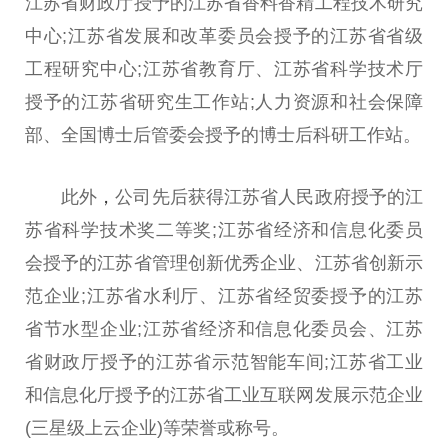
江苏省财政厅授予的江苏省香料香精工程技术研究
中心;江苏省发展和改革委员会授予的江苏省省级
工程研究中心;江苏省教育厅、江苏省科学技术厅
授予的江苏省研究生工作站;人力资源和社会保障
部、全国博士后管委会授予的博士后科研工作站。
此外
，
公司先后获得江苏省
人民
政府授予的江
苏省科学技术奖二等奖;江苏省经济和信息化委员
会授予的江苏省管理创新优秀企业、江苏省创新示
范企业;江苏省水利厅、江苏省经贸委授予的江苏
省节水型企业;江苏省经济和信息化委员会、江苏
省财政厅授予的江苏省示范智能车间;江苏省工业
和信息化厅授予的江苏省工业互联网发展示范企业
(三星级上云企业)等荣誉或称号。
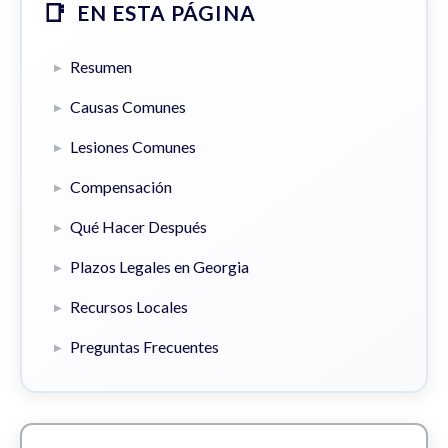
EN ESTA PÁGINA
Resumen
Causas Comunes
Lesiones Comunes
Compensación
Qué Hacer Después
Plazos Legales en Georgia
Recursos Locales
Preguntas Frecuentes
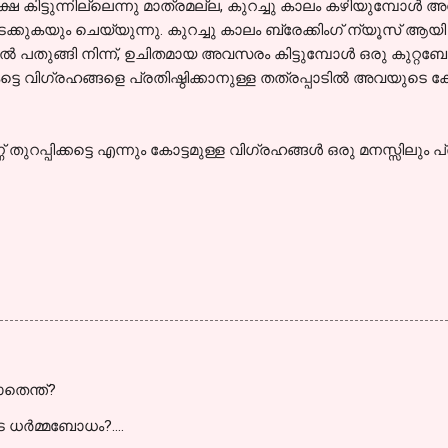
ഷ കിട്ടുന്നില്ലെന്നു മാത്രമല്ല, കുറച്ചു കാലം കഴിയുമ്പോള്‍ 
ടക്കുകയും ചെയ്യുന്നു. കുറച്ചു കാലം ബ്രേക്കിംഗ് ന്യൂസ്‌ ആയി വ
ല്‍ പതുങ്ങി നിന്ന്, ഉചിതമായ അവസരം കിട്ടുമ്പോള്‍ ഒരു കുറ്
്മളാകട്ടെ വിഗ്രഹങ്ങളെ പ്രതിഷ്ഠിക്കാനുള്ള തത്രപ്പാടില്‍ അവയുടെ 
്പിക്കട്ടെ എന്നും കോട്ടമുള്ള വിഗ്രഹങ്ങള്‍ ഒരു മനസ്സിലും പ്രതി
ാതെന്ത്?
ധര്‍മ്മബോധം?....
--------
Pictures excluded, transcribe the listing above exactly from the line with "Lesiones Comunes" through the line with "ല്‍ പതുങ്ങി നിന്ന്, ഉചിതമായ", and no further.

Lesiones Comunes
Compensación
Qué Hacer Después
Plazos Legales en Georgia
Recursos Locales
Preguntas Frecuentes
ഷ കിട്ടുന്നില്ലെന്നു മാത്രമല്ല, കുറച്ചു കാലം കഴിയുമ്പോള്‍ 
ടക്കുകയും ചെയ്യുന്നു. കുറച്ചു കാലം ബ്രേക്കിംഗ് ന്യൂസ്‌ ആയി വ
ല്‍ പതുങ്ങി നിന്ന്, ഉചിതമായ അവസരം കിട്ടുമ്പോള്‍ ഒരു കുറ്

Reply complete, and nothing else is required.